Cross-cutting verification across all targets

Our coeffect-tracked properties (constant-time execution, allocation discipline, IO discipline, syscall discipline) reach binary on every Fidelity target, including mobile, because every Fidelity target produces a native artifact that the loader executes directly. The four-tier verification architecture from Cryptographic Certainty rides on the same substrate: Tier 1 structural correctness, Tier 2 range and inequality reasoning over QF_LIA and QF_BV, Tier 3 rejection-sampling termination through library-instantiated probabilistic lemmas, and Tier 4 relational reasoning checked against a Rocq-proved rule library. Every tier emits to the same Composer pipeline, and the pipeline emits to every row in the platform matrix. The mobile compilation story is one of the substrates our verification story rides; the substrates differ in wrapper and signing, and the verifier’s reach is the same across them.

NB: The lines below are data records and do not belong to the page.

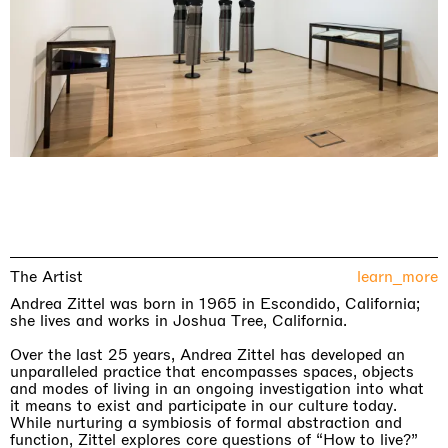
The Artist
learn_more
Andrea Zittel was born in 1965 in Escondido, California;
she lives and works in Joshua Tree, California.
Over the last 25 years, Andrea Zittel has developed an
unparalleled practice that encompasses spaces, objects
and modes of living in an ongoing investigation into what
it means to exist and participate in our culture today.
While nurturing a symbiosis of formal abstraction and
function, Zittel explores core questions of “How to live?”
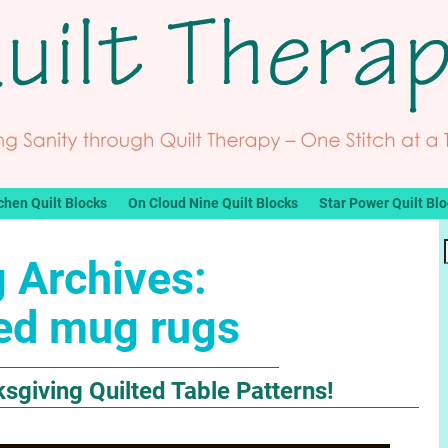
chen Quilt Blocks
On Cloud Nine Quilt Blocks
Star Power Quilt Bl
 Archives:
ted mug rugs
sgiving Quilted Table Patterns!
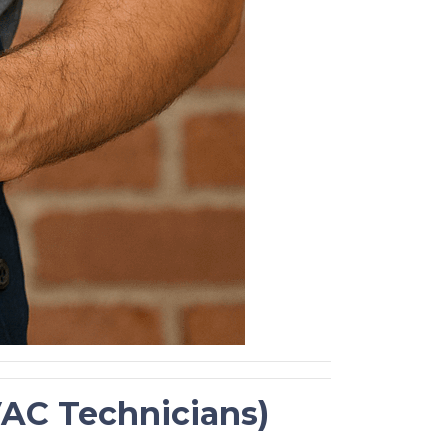
HVAC Technicians)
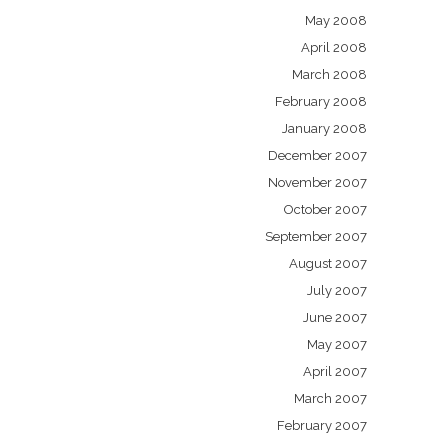
May 2008
April 2008
March 2008
February 2008
January 2008
December 2007
November 2007
October 2007
September 2007
August 2007
July 2007
June 2007
May 2007
April 2007
March 2007
February 2007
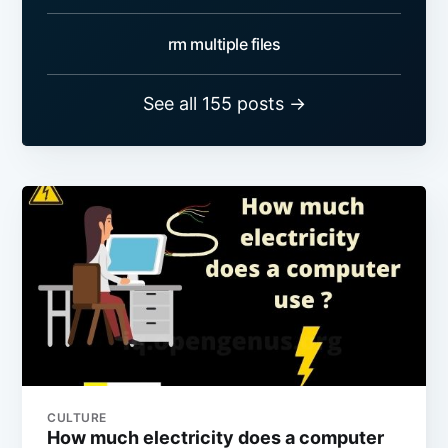
rm multiple files
See all 155 posts →
CULTURE
How much electricity does a computer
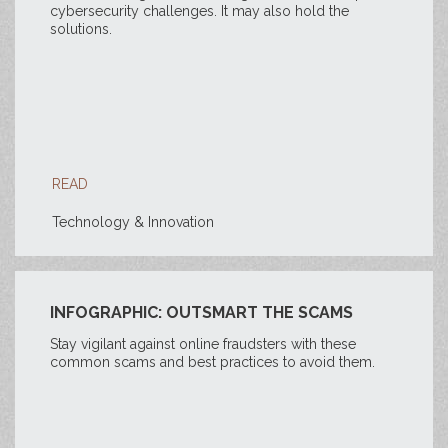
cybersecurity challenges. It may also hold the
solutions.
READ
Technology & Innovation
INFOGRAPHIC: OUTSMART THE SCAMS
Stay vigilant against online fraudsters with these
common scams and best practices to avoid them.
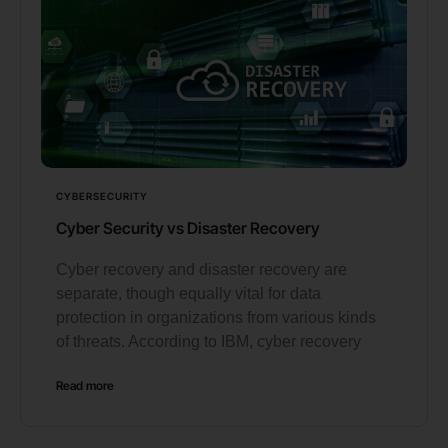
CYBERSECURITY
Cyber Security vs Disaster Recovery
Cyber recovery and disaster recovery are
separate, though equally vital for data
protection in organizations from various kinds
of threats. According to IBM, cyber recovery
Read more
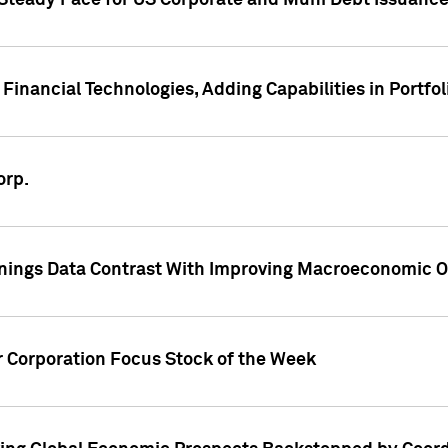
 Steady Pace for US Corporate and Muni Debt Issuance
Financial Technologies, Adding Capabilities in Portfol
orp.
nings Data Contrast With Improving Macroeconomic Ou
r Corporation Focus Stock of the Week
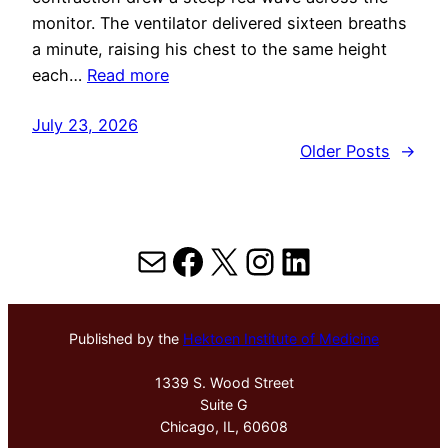
monitor. The ventilator delivered sixteen breaths
a minute, raising his chest to the same height
each…
Read more
July 23, 2026
Older Posts
→
Mail
Facebook
X
Instagram
LinkedIn
Published by the
Hektoen Institute of Medicine
1339 S. Wood Street
Suite G
Chicago, IL, 60608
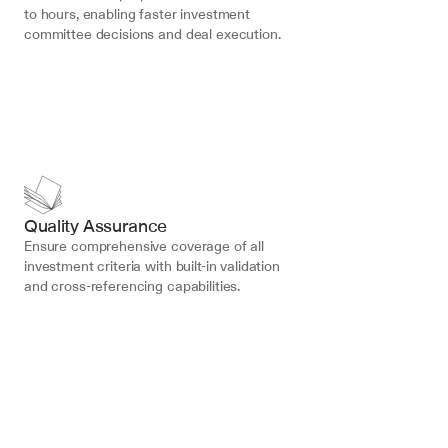
to hours, enabling faster investment 
committee decisions and deal execution.
Quality Assurance
Ensure comprehensive coverage of all 
investment criteria with built-in validation 
and cross-referencing capabilities.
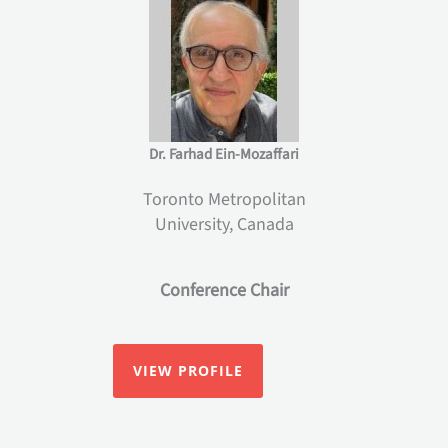
Dr. Farhad Ein-Mozaffari
Toronto Metropolitan
University, Canada
Conference Chair
VIEW PROFILE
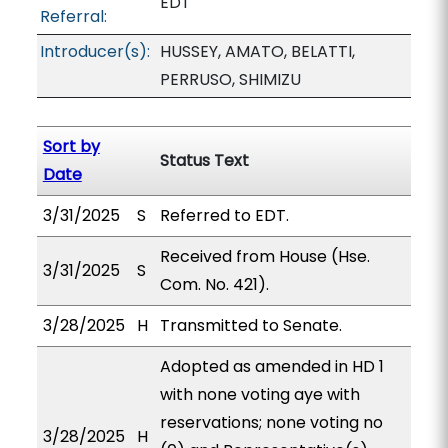
EDT
Referral:
Introducer(s):
HUSSEY, AMATO, BELATTI,
PERRUSO, SHIMIZU
Sort by
Status Text
Date
3/31/2025
S
Referred to EDT.
Received from House (Hse.
3/31/2025
S
Com. No. 421).
3/28/2025
H
Transmitted to Senate.
Adopted as amended in HD 1
with none voting aye with
reservations; none voting no
3/28/2025
H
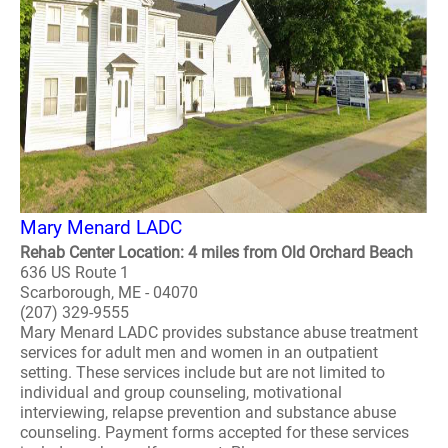
Mary Menard LADC
Rehab Center Location: 4 miles from Old Orchard Beach
636 US Route 1
Scarborough, ME - 04070
(207) 329-9555
Mary Menard LADC provides substance abuse treatment
services for adult men and women in an outpatient
setting. These services include but are not limited to
individual and group counseling, motivational
interviewing, relapse prevention and substance abuse
counseling. Payment forms accepted for these services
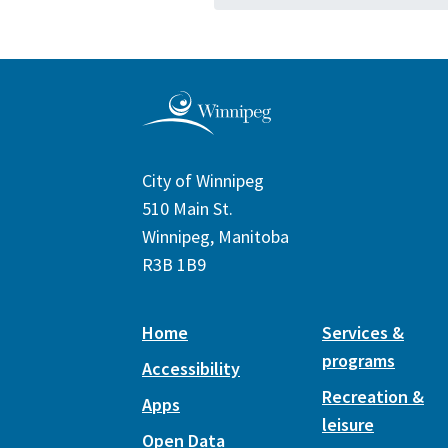
City of Winnipeg
510 Main St.
Winnipeg, Manitoba
R3B 1B9
Home
Services &
programs
Accessibility
Recreation &
Apps
leisure
Open Data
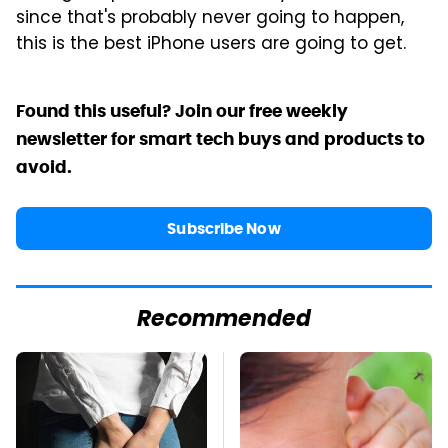
since that's probably never going to happen,
this is the best iPhone users are going to get.
Found this useful? Join our free weekly
newsletter for smart tech buys and products to
avoid.
Subscribe Now
Recommended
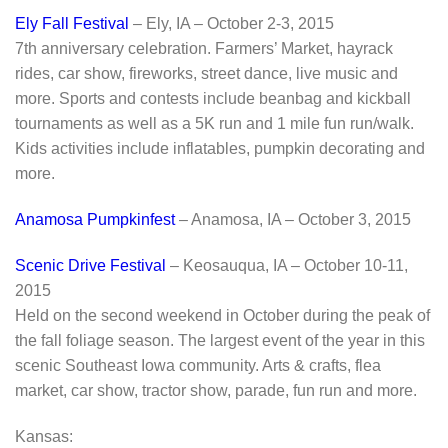
Ely Fall Festival
– Ely, IA – October 2-3, 2015
7th anniversary celebration. Farmers’ Market, hayrack
rides, car show, fireworks, street dance, live music and
more. Sports and contests include beanbag and kickball
tournaments as well as a 5K run and 1 mile fun run/walk.
Kids activities include inflatables, pumpkin decorating and
more.
Anamosa Pumpkinfest
– Anamosa, IA – October 3, 2015
Scenic Drive Festival
– Keosauqua, IA – October 10-11,
2015
Held on the second weekend in October during the peak of
the fall foliage season. The largest event of the year in this
scenic Southeast Iowa community. Arts & crafts, flea
market, car show, tractor show, parade, fun run and more.
Kansas:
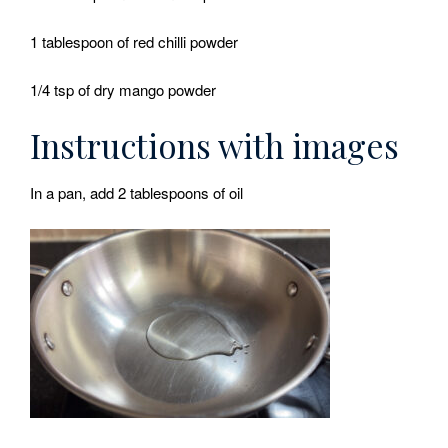
1 tablespoon of red chilli powder
1/4 tsp of dry mango powder
Instructions with images
In a pan, add 2 tablespoons of oil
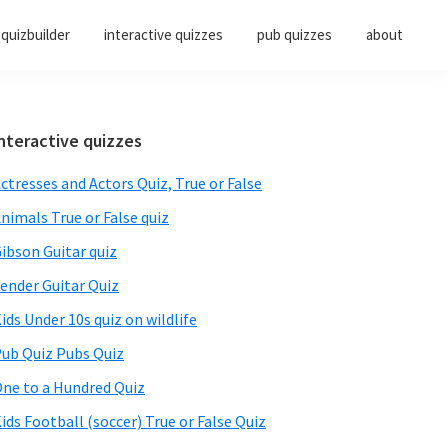
quizbuilder
interactive quizzes
pub quizzes
about
Primary
nteractive quizzes
Sidebar
ctresses and Actors Quiz, True or False
nimals True or False quiz
ibson Guitar quiz
ender Guitar Quiz
ids Under 10s quiz on wildlife
ub Quiz Pubs Quiz
ne to a Hundred Quiz
ids Football (soccer) True or False Quiz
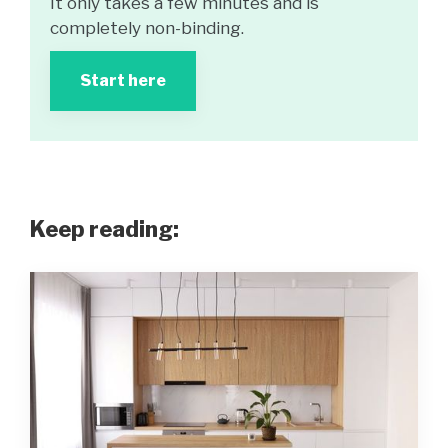
It only takes a few minutes and is
completely non-binding.
Start here
Keep reading:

Where mobile lands on this roadmap

Linux desktop and embedded targets are working today, and the HelloWayland UI is exhibit A in that arc. Linux mobile (primarily postmarketOS) and even Tizen TV are scoped and tractable additions to the target tuple matrix. the libc and packaging differences are real, and the architectural work is within reach. Android and iOS are the next tier up in platform-specific shim tooling; the architecture supports them inherently, and the Composer pipeline is built to produce the right output formats. The path forward is tooling and certificate logistics, with the compiler set up to provide full coverage.

In the Fidelity Framework, native goes where Composer’s IR reaches, and that reach was part of the design from the start.